_WHAT IS NEEDED_:
Scan the records for the word "concept". Copy each line that includes it.

_DATA FOR ANALYSIS_:
------------------------------

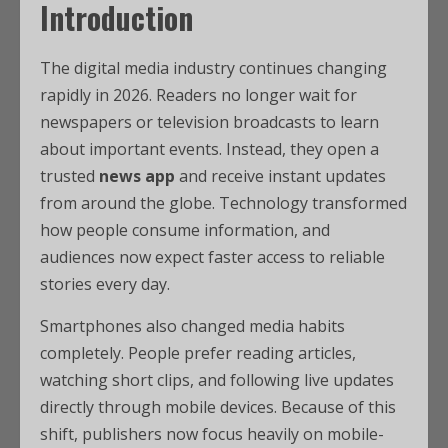
Introduction
The digital media industry continues changing
rapidly in 2026. Readers no longer wait for
newspapers or television broadcasts to learn
about important events. Instead, they open a
trusted
news app
and receive instant updates
from around the globe. Technology transformed
how people consume information, and
audiences now expect faster access to reliable
stories every day.
Smartphones also changed media habits
completely. People prefer reading articles,
watching short clips, and following live updates
directly through mobile devices. Because of this
shift, publishers now focus heavily on mobile-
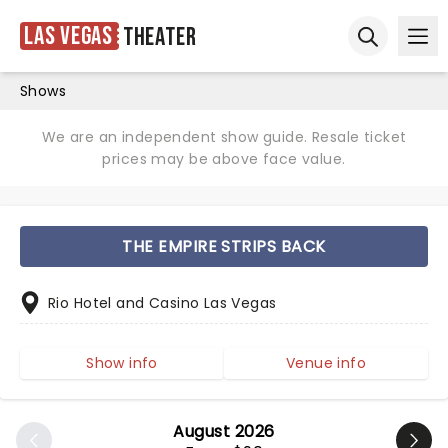
Las Vegas
Theater
Ope
Open sear
Shows
We are an independent show guide. Resale ticket
prices may be above face value.
THE EMPIRE STRIPS BACK
Rio Hotel and Casino Las Vegas
Show info
Venue info
August 2026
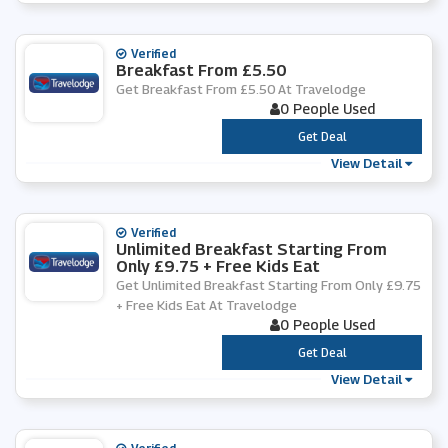
Verified
Breakfast From £5.50
Get Breakfast From £5.50 At Travelodge
0 People Used
***
Get Deal
View Detail
Verified
Unlimited Breakfast Starting From
Only £9.75 + Free Kids Eat
Get Unlimited Breakfast Starting From Only £9.75
+ Free Kids Eat At Travelodge
0 People Used
***
Get Deal
View Detail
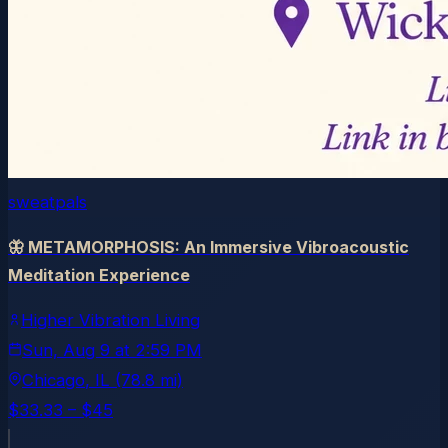
sweatpals
🦋 METAMORPHOSIS: An Immersive Vibroacoustic
Meditation Experience
Higher Vibration Living
Sun, Aug 9
at
2:59 PM
Chicago
, IL
(78.8 mi)
$33.33 – $45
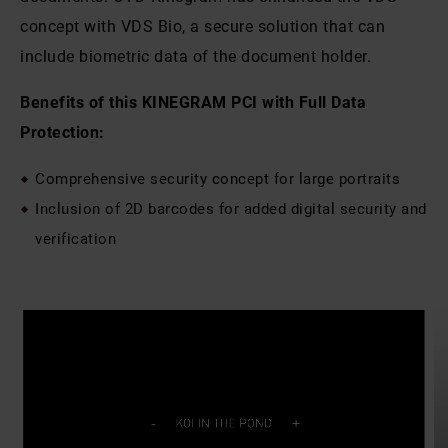
concept with VDS Bio, a secure solution that can
include biometric data of the document holder.
Benefits of this KINEGRAM PCI with Full Data
Protection:
Comprehensive security concept for large portraits
Inclusion of 2D barcodes for added digital security and
verification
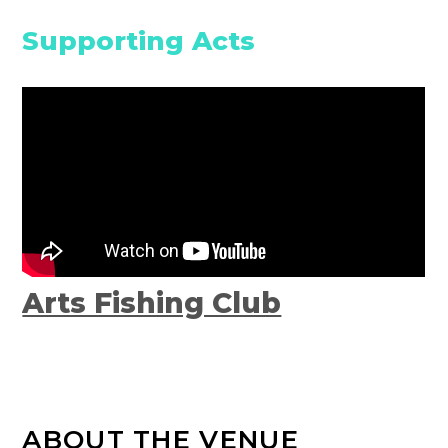
Supporting Acts
Arts Fishing Club
ABOUT THE VENUE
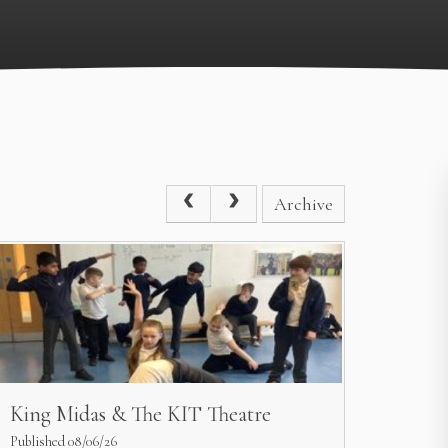
Archive
King Midas & The KIT Theatre
Published 08/06/26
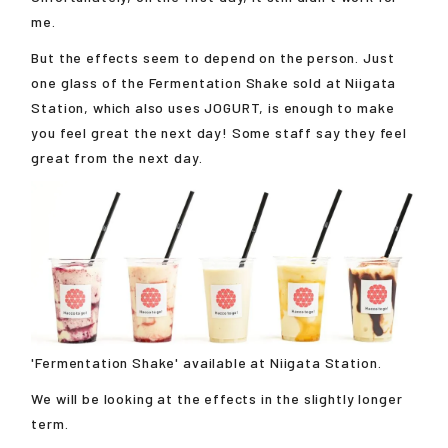
me.
But the effects seem to depend on the person. Just
one glass of the Fermentation Shake sold at Niigata
Station, which also uses JOGURT, is enough to make
you feel great the next day! Some staff say they feel
great from the next day.
'Fermentation Shake' available at Niigata Station.
We will be looking at the effects in the slightly longer
term.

------------------------------

_RESPONSE BELOW_:
concept with VDS Bio, a secure solution that can
Comprehensive security concept for large portraits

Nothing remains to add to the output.